◆ **WORK ORDER**: Restate every entry word for word.

◆ **Stored data entries**:
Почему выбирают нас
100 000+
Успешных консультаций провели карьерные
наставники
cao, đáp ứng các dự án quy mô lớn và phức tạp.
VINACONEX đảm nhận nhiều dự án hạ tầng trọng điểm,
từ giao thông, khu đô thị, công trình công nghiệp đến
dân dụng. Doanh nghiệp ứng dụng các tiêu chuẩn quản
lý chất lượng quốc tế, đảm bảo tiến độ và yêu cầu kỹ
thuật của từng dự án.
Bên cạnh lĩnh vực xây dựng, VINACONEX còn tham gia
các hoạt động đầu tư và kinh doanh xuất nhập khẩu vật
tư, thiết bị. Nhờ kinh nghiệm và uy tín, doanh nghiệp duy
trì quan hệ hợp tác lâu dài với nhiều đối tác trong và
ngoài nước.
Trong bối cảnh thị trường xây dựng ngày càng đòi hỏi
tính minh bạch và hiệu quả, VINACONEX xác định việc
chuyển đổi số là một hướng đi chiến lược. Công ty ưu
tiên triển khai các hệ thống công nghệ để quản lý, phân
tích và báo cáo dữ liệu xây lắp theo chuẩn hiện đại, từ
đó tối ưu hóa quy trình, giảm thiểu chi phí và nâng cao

◆ **RESULT OF THIS EXERCISE**:
Почему выбирают нас
100 000+
Успешных консультаций провели карьерные
наставники
cao, đáp ứng các dự án quy mô lớn và phức tạp.
VINACONEX đảm nhận nhiều dự án hạ tầng trọng điểm,
từ giao thông, khu đô thị, công trình công nghiệp đến
dân dụng. Doanh nghiệp ứng dụng các tiêu chuẩn quản
lý chất lượng quốc tế, đảm bảo tiến độ và yêu cầu kỹ
thuật của từng dự án.
Bên cạnh lĩnh vực xây dựng, VINACONEX còn tham gia
các hoạt động đầu tư và kinh doanh xuất nhập khẩu vật
tư, thiết bị. Nhờ kinh nghiệm và uy tín, doanh nghiệp duy
trì quan hệ hợp tác lâu dài với nhiều đối tác trong và
ngoài nước.
Trong bối cảnh thị trường xây dựng ngày càng đòi hỏi
tính minh bạch và hiệu quả, VINACONEX xác định việc
chuyển đổi số là một hướng đi chiến lược. Công ty ưu
tiên triển khai các hệ thống công nghệ để quản lý, phân
tích và báo cáo dữ liệu xây lắp theo chuẩn hiện đại, từ
đó tối ưu hóa quy trình, giảm thiểu chi phí và nâng cao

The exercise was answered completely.